Traditional Frame Mounts:
Traditional frame mounts are a classic choice for displaying jerseys. These mounts involve framing the jersey in a shadow box or a deep frame, creating a three-dimensional effect. The jersey is carefully folded or arranged to showcase the front or back, and sometimes both, depending on personal preference. The frame is usually equipped with UV-protected glass to shield the fabric from harmful sunlight, ensuring long-term preservation.
Hang Jersey On Wall: Once framed, the jersey can be easily hung on a wall, becoming a focal point of any room.

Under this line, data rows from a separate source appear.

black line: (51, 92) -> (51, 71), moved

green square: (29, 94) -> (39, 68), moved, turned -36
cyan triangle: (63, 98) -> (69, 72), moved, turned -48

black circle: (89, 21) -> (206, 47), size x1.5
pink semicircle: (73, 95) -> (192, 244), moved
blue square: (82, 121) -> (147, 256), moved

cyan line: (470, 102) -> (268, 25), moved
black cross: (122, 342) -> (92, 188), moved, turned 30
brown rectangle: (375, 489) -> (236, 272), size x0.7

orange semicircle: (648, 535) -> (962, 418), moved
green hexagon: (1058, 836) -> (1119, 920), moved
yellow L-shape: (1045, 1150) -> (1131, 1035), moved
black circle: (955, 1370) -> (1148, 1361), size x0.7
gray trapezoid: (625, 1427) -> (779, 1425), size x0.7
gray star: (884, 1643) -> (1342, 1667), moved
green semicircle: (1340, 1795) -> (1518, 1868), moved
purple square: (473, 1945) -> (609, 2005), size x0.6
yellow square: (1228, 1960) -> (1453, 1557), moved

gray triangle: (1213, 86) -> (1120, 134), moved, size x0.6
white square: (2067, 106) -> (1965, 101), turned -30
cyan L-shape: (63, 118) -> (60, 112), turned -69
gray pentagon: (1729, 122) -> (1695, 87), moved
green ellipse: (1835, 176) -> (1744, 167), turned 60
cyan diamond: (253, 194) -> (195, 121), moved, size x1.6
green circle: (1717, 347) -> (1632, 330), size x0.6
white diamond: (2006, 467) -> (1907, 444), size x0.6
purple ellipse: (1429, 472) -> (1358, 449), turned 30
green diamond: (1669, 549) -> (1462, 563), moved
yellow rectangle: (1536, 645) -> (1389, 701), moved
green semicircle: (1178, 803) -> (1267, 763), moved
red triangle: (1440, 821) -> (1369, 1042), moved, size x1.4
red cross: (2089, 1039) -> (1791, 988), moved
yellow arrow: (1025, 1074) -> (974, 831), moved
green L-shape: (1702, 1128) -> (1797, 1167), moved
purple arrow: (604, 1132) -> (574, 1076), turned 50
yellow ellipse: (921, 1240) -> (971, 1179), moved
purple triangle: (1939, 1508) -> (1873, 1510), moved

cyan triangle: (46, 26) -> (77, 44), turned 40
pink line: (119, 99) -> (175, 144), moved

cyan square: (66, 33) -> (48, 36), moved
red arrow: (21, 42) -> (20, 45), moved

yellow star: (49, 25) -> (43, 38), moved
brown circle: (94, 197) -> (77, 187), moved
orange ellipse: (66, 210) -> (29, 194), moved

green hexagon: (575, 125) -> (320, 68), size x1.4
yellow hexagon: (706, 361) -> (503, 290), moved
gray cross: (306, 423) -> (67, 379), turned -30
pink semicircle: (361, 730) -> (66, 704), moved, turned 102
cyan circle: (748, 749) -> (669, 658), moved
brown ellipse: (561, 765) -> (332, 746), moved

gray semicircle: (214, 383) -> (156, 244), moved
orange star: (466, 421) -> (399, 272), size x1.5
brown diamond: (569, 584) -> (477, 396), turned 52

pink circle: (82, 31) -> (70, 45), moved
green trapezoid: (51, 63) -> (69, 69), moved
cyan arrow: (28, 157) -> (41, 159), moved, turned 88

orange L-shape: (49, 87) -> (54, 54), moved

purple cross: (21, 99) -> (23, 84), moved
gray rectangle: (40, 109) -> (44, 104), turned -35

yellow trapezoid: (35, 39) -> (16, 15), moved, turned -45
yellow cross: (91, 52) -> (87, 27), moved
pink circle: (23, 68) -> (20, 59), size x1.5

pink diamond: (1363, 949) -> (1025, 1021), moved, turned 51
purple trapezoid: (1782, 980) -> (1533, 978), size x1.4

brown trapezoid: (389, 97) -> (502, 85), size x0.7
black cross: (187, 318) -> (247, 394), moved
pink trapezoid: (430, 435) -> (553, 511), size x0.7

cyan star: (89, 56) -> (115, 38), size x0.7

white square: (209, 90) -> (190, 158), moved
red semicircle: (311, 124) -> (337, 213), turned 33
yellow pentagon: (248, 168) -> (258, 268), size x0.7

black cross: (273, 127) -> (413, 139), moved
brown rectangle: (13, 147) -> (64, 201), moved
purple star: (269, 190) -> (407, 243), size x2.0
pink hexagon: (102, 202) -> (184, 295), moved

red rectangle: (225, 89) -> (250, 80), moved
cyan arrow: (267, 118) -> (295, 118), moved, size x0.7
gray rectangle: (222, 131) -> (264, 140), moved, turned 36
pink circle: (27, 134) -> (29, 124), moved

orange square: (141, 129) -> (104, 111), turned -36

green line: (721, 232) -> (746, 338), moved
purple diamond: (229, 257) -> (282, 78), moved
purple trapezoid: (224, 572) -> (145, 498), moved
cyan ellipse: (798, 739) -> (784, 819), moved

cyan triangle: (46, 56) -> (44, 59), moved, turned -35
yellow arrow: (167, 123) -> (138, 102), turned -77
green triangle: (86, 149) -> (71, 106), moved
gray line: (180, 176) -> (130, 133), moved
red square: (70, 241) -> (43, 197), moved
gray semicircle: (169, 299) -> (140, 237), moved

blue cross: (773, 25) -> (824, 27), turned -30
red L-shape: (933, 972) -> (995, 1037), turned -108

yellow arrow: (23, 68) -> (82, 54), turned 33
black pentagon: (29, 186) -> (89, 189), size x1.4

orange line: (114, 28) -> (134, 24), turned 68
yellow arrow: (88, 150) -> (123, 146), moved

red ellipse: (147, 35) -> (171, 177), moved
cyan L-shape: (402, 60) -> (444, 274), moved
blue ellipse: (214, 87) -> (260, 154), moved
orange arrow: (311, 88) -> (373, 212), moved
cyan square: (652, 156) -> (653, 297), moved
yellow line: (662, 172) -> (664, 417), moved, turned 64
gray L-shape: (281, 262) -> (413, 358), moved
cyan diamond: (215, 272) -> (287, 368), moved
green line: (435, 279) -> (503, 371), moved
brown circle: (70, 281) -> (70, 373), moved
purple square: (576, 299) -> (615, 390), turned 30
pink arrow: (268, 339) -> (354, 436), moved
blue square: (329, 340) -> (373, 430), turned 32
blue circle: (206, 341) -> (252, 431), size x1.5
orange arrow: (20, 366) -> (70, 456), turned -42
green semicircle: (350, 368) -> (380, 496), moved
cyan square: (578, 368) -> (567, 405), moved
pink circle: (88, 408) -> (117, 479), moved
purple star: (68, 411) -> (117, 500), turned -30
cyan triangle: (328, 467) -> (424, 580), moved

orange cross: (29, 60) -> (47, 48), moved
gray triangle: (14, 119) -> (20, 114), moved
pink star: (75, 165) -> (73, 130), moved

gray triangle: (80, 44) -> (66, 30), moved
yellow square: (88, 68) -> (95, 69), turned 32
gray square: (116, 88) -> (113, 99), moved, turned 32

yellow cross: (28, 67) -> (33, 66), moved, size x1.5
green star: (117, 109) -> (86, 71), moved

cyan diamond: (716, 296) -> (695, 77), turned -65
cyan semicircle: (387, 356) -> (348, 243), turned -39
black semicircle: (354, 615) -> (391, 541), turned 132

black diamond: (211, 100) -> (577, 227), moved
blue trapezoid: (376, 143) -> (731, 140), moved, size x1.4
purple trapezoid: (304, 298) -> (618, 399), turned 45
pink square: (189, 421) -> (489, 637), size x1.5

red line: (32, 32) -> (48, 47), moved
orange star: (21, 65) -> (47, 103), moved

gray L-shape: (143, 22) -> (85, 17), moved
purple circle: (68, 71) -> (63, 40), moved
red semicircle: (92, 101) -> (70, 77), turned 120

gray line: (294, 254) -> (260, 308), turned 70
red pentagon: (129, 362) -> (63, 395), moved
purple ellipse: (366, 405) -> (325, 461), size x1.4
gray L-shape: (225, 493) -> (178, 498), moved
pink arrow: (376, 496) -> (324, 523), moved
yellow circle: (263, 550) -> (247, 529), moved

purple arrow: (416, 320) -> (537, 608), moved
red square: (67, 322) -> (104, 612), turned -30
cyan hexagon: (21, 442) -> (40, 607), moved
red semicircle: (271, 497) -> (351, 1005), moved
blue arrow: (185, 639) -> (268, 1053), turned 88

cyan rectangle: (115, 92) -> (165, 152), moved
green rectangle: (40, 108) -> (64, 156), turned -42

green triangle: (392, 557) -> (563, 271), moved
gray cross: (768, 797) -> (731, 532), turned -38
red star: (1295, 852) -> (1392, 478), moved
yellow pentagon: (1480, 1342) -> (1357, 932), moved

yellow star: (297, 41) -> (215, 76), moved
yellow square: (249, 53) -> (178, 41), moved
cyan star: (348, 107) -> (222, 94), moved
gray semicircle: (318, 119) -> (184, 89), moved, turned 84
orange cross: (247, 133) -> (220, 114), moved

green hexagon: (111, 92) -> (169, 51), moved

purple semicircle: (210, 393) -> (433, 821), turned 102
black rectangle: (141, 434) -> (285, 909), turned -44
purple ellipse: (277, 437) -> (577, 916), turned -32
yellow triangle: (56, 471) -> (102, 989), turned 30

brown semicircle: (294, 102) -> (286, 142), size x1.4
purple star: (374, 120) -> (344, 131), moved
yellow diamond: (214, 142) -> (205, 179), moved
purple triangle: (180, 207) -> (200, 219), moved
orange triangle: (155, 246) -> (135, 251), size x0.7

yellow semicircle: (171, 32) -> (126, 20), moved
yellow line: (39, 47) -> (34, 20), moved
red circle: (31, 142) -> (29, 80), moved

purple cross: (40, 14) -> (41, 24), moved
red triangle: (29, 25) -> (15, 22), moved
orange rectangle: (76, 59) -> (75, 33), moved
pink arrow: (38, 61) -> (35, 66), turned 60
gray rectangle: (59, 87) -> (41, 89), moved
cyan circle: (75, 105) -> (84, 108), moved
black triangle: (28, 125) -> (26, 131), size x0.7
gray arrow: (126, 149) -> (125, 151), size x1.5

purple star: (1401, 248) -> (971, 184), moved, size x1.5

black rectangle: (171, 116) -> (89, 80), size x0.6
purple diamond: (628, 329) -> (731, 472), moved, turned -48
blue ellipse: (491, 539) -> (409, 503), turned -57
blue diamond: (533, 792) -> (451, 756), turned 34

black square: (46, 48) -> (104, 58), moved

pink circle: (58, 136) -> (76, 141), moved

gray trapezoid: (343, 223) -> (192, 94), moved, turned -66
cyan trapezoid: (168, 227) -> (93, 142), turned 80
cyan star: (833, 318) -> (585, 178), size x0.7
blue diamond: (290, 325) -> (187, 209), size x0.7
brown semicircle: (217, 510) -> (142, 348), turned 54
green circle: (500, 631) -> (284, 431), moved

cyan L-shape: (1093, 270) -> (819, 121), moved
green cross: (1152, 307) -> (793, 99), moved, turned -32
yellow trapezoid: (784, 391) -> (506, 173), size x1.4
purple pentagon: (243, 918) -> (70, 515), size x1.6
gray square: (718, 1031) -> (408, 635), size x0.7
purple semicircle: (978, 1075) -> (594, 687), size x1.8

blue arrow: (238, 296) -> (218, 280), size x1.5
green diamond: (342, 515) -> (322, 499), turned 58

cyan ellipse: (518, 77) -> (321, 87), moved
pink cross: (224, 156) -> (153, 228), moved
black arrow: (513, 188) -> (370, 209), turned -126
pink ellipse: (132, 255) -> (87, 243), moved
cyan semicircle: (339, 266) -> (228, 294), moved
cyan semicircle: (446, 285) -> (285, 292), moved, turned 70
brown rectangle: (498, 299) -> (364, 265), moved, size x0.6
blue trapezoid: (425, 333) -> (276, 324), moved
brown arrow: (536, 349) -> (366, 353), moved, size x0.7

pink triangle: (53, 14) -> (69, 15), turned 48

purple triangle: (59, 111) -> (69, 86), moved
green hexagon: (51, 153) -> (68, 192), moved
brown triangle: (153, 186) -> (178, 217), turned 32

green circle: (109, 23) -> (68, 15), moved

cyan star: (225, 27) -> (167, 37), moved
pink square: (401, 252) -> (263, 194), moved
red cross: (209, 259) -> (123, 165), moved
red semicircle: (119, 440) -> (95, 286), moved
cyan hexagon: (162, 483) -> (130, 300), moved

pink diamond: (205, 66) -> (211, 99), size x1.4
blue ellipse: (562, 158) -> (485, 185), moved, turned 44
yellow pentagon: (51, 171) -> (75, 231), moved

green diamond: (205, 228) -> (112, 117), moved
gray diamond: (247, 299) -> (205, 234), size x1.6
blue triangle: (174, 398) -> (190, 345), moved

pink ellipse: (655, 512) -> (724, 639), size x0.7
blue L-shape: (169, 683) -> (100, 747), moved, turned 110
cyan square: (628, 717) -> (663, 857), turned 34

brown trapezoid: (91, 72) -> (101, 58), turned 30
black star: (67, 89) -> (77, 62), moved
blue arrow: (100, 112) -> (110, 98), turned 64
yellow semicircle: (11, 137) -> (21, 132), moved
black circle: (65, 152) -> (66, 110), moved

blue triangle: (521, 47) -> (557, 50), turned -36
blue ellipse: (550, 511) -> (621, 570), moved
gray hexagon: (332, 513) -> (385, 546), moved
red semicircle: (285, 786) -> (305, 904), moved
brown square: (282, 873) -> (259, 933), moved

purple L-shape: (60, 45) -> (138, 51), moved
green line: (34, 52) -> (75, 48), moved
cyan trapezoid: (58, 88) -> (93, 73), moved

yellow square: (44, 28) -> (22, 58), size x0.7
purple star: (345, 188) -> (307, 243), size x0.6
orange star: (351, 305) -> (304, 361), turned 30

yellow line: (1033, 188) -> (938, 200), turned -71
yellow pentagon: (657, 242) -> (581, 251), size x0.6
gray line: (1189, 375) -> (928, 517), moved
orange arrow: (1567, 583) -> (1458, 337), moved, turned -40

Hanger mounts offer a more minimalist and contemporary approach to jersey display. With hanger mounts, the jersey is hung on a sturdy hanger and attached to a backing board. This method provides a clean, sleek look, allowing the jersey to take center stage. Jersey Display Hanger: The hanger mount allows you to hang the jersey on the wall, providing a prominent and eye-catching display.
Pinned mounts involve securing the jersey to a backing board using discreet pins or clips. This method allows for flexibility in arranging the jersey, as it can be easily adjusted or repositioned if desired. Pinned mounts offer a secure display while providing the freedom to showcase specific areas of interest, such as player signatures or patches. You can hang the pinned jersey on the wall using hooks or nails, creating an artistic arrangement.
Mannequin mounts provide a unique and lifelike display for jerseys. A specially designed mannequin torso is used to dress and present the jersey, creating a dynamic and realistic effect. This method is often favored when showcasing jerseys with intricate designs, sleeve details, or shoulder patches. The mannequin-mounted jersey can be placed on a display stand against a wall, offering a striking presentation.
Customized Display Cases:
For those seeking a more customized approach, display cases offer a comprehensive solution. Display cases are designed specifically for jersey presentation and can be tailor-made to fit individual preferences. These cases provide full protection from dust, UV rays, and moisture, ensuring optimal preservation. Display cases can be wall-mounted, allowing you to hang the jersey on the wall while keeping it safe and beautifully displayed.
When it comes to displaying jerseys, there is a wide array of options to choose from, each with its unique features and benefits. Whether you prefer the classic elegance of a traditional frame mount, the contemporary simplicity of a hanger mount, the versatility of pinned mounts, the lifelike presentation of mannequin mounts, or the customized protection of display cases, there is a perfect jersey mount to suit your needs.
By selecting the right mount, you can showcase your favorite sports memorabilia and Hang Jersey On Wall with pride, creating an impactful display that captures attention and adds a touch of sophistication to your space.